Anyway, we tend to refer to Zachary as ‘High Functioning’ or HF.  This is mainly for two reasons. One for me to remember that he does have autism, but it doesn’t mean he can’t fly high. The other reason is I believe it allows others to have higher expectations of him, whilst still understanding his difficulties. Now I am not writing this to cause offence to anyone who’s child may be considered low functioning. We just have different things to cope with. We are all still able to help bring awareness to autism. 

Now what I wanted to talk about is the emotional rollercoaster that many parents go through after a diagnosis. This is my story, but I know there are many others who can relate. I have known there was something a little different about Zachary since he was 10 months old. He had random behaviours, strange relationships and started suffering with night terrors. As I mentioned in a previous post Katie Hopkins #bornnaughty? I fought really hard to get Zachary’s Diagnosis, because I wanted him to have as much support as was possible to ensure we could get the best results and know we had done everything we could to help him. 

Even though I knew something was different and by age two I was almost certain it was autism this was my reaction. 

I cried. 

I also laughed, hysterically. 

You can read a little about our journey and my reaction in My FIRST ever blog post. Now even though I ‘knew’ Zachary was on the spectrum, it was still a shock. It’s something you are never really ready to hear. I had heard people talk about mourning the child they had lost. Even though their child was still here. They weren’t the child they had planned for. There were more problems and barriers that they hadn’t prepared for. It sounds a little dramatic we haven’t actually lost our child, but it can sometimes feel like that. 

My friend Featured a great Poem on her blog Nedintheclouds called Welcome to Holland. This poem often helps parents and others involved in a child’s life. It can help us come to terms with what we planned and where we are. It can help us feel less alone whether it’s due to Autism or another condition. It’s not for everyone but I definitely recommend that you read it. Also great for people who don’t have experience of it to read to try and gage how parents might be feeling. 

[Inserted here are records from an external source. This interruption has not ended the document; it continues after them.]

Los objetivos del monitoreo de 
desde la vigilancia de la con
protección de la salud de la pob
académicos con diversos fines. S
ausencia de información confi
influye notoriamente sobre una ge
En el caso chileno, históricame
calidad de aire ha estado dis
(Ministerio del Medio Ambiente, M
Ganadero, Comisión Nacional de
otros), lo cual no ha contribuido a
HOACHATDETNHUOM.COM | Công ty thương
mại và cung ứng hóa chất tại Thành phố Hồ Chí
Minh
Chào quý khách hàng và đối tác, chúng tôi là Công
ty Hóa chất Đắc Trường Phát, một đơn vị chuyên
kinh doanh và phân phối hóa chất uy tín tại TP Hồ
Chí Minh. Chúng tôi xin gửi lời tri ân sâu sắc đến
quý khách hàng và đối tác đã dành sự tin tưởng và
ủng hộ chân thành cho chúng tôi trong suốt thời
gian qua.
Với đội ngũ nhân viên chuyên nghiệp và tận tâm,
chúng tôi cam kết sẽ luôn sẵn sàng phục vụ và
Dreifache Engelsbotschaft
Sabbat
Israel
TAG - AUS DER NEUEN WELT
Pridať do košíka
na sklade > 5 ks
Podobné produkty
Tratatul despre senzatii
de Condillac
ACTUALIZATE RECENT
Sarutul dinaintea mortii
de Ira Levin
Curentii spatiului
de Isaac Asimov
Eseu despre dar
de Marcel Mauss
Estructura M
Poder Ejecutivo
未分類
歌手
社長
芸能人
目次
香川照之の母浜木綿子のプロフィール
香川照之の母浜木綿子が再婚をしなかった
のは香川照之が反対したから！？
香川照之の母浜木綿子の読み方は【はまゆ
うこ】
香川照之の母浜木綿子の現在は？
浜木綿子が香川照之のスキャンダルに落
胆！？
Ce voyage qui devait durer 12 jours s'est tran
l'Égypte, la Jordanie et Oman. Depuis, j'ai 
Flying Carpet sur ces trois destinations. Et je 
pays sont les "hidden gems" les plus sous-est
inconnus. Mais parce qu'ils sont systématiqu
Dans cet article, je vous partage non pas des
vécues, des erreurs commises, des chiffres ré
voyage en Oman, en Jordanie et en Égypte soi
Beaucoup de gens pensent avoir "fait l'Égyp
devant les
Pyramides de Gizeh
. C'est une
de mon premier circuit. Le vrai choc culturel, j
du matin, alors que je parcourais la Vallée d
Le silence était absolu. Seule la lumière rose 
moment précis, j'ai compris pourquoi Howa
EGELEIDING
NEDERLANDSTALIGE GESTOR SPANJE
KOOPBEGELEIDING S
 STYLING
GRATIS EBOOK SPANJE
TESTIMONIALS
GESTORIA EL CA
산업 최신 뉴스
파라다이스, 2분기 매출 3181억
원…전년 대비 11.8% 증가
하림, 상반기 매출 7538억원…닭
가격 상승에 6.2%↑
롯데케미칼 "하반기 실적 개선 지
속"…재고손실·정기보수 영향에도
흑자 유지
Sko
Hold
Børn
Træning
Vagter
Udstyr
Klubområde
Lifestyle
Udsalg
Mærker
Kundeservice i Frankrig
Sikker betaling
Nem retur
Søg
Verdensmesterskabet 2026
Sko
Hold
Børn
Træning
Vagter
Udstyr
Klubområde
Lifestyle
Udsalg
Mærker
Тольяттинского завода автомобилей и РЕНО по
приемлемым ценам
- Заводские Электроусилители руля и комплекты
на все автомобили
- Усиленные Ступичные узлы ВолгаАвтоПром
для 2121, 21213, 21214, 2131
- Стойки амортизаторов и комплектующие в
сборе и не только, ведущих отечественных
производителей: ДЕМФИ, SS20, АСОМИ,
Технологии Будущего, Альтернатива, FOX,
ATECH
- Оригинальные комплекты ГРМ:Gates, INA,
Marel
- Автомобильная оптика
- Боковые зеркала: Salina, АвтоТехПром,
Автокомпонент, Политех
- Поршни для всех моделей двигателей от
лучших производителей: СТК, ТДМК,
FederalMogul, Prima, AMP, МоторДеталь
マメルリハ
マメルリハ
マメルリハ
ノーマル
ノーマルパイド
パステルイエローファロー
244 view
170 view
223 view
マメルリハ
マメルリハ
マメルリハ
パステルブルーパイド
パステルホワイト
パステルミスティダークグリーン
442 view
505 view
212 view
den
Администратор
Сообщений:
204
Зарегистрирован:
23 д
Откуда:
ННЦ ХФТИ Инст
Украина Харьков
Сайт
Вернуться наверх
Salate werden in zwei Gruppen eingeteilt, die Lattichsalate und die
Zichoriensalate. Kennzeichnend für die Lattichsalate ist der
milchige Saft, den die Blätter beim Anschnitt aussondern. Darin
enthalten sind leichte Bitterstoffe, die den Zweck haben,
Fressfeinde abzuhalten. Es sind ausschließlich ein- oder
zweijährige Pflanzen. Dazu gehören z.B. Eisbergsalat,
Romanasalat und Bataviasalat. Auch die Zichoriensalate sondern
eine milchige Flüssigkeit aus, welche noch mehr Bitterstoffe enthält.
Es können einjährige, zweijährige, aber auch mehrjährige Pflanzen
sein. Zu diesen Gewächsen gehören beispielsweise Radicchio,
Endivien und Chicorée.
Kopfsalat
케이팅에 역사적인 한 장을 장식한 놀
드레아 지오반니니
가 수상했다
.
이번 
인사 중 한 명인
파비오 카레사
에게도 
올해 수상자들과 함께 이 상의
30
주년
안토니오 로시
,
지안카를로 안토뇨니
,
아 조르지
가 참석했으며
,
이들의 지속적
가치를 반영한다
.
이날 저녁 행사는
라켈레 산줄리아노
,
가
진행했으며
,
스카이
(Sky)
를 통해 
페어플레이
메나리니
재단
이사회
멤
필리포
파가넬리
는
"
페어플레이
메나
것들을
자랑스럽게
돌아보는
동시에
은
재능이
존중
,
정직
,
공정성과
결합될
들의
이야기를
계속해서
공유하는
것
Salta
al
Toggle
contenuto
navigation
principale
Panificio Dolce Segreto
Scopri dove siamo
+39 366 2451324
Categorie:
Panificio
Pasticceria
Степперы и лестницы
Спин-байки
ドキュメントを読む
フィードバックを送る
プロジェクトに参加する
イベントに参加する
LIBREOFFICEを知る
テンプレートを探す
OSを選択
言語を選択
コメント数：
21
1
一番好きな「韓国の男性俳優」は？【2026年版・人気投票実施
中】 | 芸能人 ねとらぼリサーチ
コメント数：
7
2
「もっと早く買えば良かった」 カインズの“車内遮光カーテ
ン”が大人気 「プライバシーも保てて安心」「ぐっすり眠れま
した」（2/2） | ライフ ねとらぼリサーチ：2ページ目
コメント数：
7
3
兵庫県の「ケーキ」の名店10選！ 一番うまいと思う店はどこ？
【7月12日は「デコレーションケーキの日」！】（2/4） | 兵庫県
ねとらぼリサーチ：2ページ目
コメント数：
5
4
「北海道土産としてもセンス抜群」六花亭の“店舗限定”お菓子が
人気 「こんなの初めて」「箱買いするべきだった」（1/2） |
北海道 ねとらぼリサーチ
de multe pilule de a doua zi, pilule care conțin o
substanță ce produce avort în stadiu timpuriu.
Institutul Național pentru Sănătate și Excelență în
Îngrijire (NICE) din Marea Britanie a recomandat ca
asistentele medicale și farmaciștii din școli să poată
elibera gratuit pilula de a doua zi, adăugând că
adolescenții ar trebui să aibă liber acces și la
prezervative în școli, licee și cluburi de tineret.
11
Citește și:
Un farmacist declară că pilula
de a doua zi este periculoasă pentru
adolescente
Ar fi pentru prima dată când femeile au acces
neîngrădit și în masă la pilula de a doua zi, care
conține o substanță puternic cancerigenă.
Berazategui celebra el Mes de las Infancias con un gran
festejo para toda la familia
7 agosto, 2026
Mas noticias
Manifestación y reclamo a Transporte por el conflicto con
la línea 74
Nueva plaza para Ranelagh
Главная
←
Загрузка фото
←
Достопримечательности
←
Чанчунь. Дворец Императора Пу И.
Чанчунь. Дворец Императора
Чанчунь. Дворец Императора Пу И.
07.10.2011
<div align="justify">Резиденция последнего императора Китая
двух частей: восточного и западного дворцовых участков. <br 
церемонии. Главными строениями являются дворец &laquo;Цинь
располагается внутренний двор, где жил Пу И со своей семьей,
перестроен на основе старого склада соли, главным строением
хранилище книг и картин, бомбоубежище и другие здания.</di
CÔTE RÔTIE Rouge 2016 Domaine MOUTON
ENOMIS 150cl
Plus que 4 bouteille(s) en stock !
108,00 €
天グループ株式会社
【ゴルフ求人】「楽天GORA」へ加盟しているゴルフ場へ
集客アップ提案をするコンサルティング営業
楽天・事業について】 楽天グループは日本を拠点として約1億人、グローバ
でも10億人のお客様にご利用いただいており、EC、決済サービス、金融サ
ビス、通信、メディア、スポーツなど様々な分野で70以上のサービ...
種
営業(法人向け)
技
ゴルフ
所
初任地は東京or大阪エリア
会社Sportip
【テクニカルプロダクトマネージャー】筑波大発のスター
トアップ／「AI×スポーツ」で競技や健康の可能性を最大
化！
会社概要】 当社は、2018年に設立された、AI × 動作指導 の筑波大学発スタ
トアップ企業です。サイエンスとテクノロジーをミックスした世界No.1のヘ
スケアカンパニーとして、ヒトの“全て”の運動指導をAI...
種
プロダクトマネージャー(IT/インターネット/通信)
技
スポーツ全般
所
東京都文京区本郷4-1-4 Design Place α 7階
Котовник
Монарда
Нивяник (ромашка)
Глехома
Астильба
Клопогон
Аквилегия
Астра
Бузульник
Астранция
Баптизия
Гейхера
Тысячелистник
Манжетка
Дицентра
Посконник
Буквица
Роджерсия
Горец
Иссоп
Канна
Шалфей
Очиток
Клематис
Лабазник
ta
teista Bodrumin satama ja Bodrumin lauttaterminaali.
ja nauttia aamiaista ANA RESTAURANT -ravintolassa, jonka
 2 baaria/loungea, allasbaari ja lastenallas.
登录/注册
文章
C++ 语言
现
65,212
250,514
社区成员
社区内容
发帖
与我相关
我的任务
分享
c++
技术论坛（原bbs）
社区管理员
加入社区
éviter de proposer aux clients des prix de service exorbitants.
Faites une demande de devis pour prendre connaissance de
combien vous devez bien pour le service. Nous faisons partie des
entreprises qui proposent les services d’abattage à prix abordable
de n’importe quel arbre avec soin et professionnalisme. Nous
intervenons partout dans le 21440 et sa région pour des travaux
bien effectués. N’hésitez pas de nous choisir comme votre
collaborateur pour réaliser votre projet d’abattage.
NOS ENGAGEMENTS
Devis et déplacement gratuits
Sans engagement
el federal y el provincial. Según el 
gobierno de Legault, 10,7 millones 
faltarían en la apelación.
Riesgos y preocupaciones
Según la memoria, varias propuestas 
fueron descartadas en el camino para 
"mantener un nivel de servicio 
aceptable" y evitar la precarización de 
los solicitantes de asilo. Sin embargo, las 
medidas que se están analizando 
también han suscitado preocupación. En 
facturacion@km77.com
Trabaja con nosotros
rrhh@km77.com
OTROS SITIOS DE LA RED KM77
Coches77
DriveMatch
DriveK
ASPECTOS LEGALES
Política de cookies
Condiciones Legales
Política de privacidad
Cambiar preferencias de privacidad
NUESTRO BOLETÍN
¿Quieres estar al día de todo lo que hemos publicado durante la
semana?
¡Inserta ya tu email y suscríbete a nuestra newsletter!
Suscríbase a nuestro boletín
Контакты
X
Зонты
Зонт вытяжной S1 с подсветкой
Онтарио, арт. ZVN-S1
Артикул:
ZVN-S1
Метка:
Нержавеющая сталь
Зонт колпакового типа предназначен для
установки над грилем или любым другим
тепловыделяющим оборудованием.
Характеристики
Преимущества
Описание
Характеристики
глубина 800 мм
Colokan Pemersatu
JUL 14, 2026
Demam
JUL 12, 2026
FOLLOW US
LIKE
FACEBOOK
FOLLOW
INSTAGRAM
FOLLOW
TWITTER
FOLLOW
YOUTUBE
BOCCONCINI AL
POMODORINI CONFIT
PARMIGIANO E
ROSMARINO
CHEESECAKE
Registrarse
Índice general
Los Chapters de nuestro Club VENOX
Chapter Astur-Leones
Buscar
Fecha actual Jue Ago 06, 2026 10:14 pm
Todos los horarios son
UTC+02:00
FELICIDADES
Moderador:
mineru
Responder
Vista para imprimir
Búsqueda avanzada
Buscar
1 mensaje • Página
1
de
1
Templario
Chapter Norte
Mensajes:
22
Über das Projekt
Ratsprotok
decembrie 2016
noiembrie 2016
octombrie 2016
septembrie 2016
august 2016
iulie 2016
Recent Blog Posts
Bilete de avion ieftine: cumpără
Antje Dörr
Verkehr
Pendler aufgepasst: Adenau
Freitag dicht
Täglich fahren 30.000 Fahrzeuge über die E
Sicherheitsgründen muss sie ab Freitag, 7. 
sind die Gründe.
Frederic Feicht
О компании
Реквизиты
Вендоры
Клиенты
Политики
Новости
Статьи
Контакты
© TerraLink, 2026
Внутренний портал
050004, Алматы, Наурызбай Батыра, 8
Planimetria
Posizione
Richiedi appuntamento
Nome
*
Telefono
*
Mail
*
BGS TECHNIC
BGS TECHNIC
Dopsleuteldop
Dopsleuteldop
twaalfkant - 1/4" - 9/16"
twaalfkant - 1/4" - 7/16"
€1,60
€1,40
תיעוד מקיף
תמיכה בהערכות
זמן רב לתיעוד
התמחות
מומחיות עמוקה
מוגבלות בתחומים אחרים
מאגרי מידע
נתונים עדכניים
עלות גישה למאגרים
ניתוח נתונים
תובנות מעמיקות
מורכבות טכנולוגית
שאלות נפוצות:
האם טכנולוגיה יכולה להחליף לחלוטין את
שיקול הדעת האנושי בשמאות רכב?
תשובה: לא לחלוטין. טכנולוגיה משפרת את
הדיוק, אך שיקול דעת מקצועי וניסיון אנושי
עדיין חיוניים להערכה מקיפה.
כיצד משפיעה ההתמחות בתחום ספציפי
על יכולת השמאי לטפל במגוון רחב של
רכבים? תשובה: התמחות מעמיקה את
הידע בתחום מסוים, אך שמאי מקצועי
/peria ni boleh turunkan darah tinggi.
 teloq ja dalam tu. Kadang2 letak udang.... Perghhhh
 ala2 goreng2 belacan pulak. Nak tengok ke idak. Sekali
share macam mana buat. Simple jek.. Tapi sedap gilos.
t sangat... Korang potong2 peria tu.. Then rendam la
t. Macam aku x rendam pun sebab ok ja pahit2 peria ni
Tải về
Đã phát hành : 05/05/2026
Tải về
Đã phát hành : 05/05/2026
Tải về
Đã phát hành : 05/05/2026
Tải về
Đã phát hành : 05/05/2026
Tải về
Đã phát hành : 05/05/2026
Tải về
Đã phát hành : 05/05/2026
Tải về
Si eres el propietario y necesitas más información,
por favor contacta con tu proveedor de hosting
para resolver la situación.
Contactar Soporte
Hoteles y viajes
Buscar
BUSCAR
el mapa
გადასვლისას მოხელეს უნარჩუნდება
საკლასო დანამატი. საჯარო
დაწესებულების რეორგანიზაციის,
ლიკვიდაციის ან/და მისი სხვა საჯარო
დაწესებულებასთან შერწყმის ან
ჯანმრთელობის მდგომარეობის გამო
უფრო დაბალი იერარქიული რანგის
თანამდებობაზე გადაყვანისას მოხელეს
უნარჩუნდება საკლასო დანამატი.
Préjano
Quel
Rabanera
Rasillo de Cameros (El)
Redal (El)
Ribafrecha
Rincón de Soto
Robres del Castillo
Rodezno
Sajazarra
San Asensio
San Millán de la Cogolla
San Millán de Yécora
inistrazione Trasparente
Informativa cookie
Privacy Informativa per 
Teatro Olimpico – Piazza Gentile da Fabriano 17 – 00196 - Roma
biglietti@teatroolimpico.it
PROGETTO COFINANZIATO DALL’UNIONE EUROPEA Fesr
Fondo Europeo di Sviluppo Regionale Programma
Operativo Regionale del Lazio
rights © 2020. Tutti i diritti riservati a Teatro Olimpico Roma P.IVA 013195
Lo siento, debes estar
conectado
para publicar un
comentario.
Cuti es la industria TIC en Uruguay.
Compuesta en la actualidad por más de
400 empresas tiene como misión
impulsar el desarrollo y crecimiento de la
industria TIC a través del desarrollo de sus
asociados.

As I have said previously it can be like we have to go through a mourning process. Below I am going to show you how I feel I have/am going through this process. 

Shock and Denial

It wasn’t a shock really, deep, deep, deep, deep down in the pit of my stomach I knew. I had known for a long time. The denial kicks in at different intervals. 

“He made eye contact”

“He eats all foods and has a great diet” 

“He doesn’t mind if we change our routine”

“He can count to thirty and knows all his colours” 

I have said all of these sentences and they have all ended with “maybe he isn’t autistic, maybe he just has a language delay and a social delay, maybe he has the wrong diagnosis. It might be different things presenting as Autism Spectrum Disorder”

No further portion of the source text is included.